While the `R` package `sf` does offer a basic interface for areal weighted interpolation (`st_interpolate_aw`), it lacks some features that we use in our work. The `areal` package contains a suite tools for validation and estimation, providing a full-featured workflow that fits into both modern data management (e.g. `tidyverse`) and spatial data (e.g. `sf`) frameworks.

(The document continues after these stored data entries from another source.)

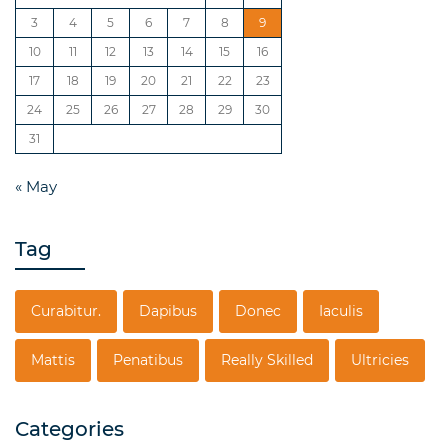
3
4
5
6
7
8
9
10
11
12
13
14
15
16
17
18
19
20
21
22
23
24
25
26
27
28
29
30
31
« May
Tag
Curabitur.
Dapibus
Donec
Iaculis
Mattis
Penatibus
Really Skilled
Ultricies
Categories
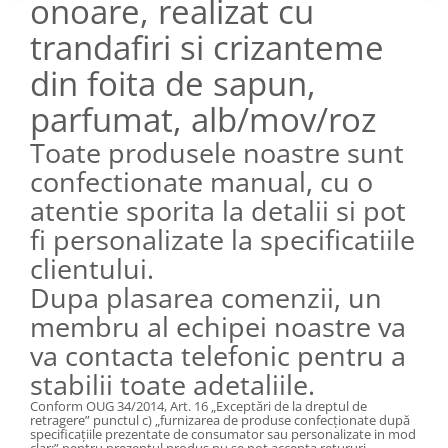
onoare, realizat cu
trandafiri si crizanteme
din foita de sapun,
parfumat, alb/mov/roz
Toate produsele noastre sunt
confectionate manual, cu o
atentie sporita la detalii si pot
fi personalizate la specificatiile
clientului.
Dupa plasarea comenzii, un
membru al echipei noastre va
va contacta telefonic pentru a
stabilii toate adetaliile.
Conform OUG 34/2014, Art. 16 „Exceptări de la dreptul de
retragere” punctul
c) „furnizarea de produse confecţionate după
specificaţiile prezentate de consumator sau personalizate in mod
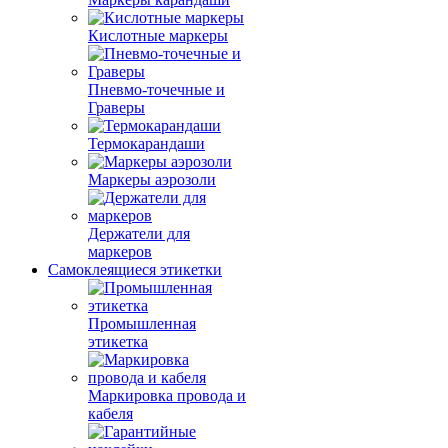
Кислотные маркеры
Пневмо-точечные и
Граверы
Термокарандаши
Маркеры аэрозоли
Держатели для
маркеров
Самоклеящиеся этикетки
Промышленная
этикетка
Маркировка провода и
кабеля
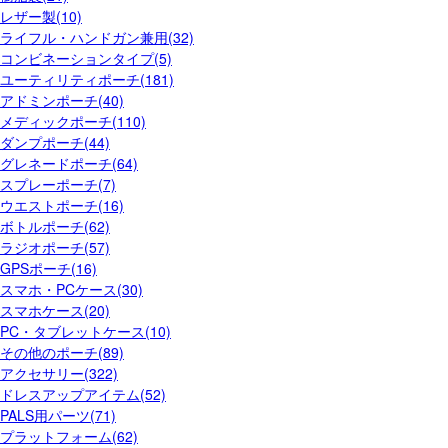
レザー製(10)
ライフル・ハンドガン兼用(32)
コンビネーションタイプ(5)
ユーティリティポーチ(181)
アドミンポーチ(40)
メディックポーチ(110)
ダンプポーチ(44)
グレネードポーチ(64)
スプレーポーチ(7)
ウエストポーチ(16)
ボトルポーチ(62)
ラジオポーチ(57)
GPSポーチ(16)
スマホ・PCケース(30)
スマホケース(20)
PC・タブレットケース(10)
その他のポーチ(89)
アクセサリー(322)
ドレスアップアイテム(52)
PALS用パーツ(71)
プラットフォーム(62)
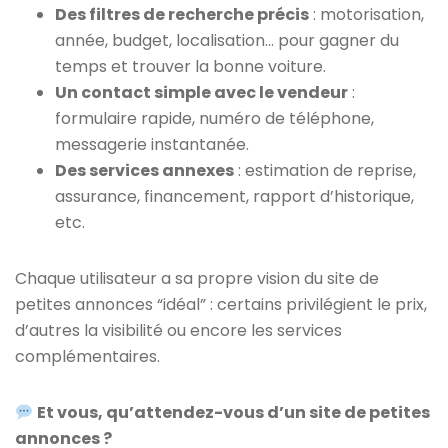
Des filtres de recherche précis
: motorisation,
année, budget, localisation… pour gagner du
temps et trouver la bonne voiture.
Un contact simple avec le vendeur
:
formulaire rapide, numéro de téléphone,
messagerie instantanée.
Des services annexes
: estimation de reprise,
assurance, financement, rapport d’historique,
etc.
Chaque utilisateur a sa propre vision du site de
petites annonces “idéal” : certains privilégient le prix,
d’autres la visibilité ou encore les services
complémentaires.
Et vous, qu’attendez-vous d’un site de petites
annonces ?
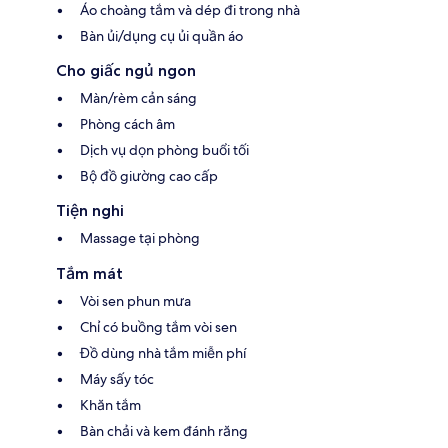
Áo choàng tắm và dép đi trong nhà
Bàn ủi/dụng cụ ủi quần áo
Cho giấc ngủ ngon
Màn/rèm cản sáng
Phòng cách âm
Dịch vụ dọn phòng buổi tối
Bộ đồ giường cao cấp
Tiện nghi
Massage tại phòng
Tắm mát
Vòi sen phun mưa
Chỉ có buồng tắm vòi sen
Đồ dùng nhà tắm miễn phí
Máy sấy tóc
Khăn tắm
Bàn chải và kem đánh răng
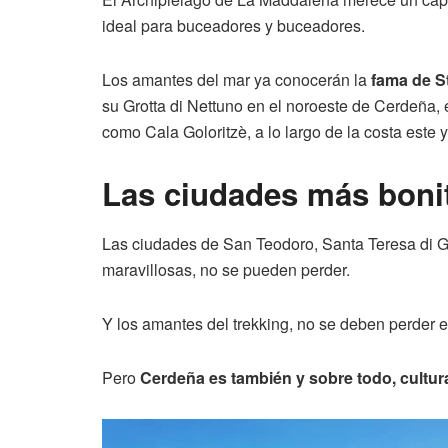
ideal para buceadores y buceadores.
Los amantes del mar ya conocerán la
fama de St
su Grotta di Nettuno en el noroeste de Cerdeña, 
como Cala Goloritzè, a lo largo de la costa este y 
Las ciudades más bonit
Las ciudades de San Teodoro, Santa Teresa di Ga
maravillosas, no se pueden perder.
Y los amantes del trekking, no se deben perder 
Pero
Cerdeña es también y sobre todo, cultur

### *Joural of Open Souce Software* Article
An [article](https://joss.theoj.org/papers/10.21105/joss.01221) describing `areal`'s approach to areal weighted interpolation has been published in the [*The Journal of Open Source Software*](https://joss.theoj.org/). The article includes benchmarking of `areal` performance on several data sets. Please [cite the paper](/inst/CITATION) if you use `areal` in your work!
## Installation
The easiest way to get `areal` is to install it from CRAN:
``` r
install.packages("areal")
```
The development version of `areal` can be accessed from GitHub with `remotes`:
```r
# install.packages("remotes")
remotes::install_github("chris-prener/areal")
```
Note that installations that require `sf` to be built from *source* will require additional software regardless of operating system. You should check the [`sf` package website](https://r-spatial.github.io/sf/) for the latest details on installing dependencies for that package. Instructions vary significantly by operating system.
## Usage
Two function prefixes are used in `areal` to allow users to take advantage of RStudio's auto complete functionality:
* `ar_` - data and functions that are used for multiple interpolation methods
* `aw_` - functions that are used specifically for areal weighted interpolation
### Data
The package contains four overlapping data sets:
* `ar_stl_race` (2017 ACS demographic counts at the census tract level; *n* = 106)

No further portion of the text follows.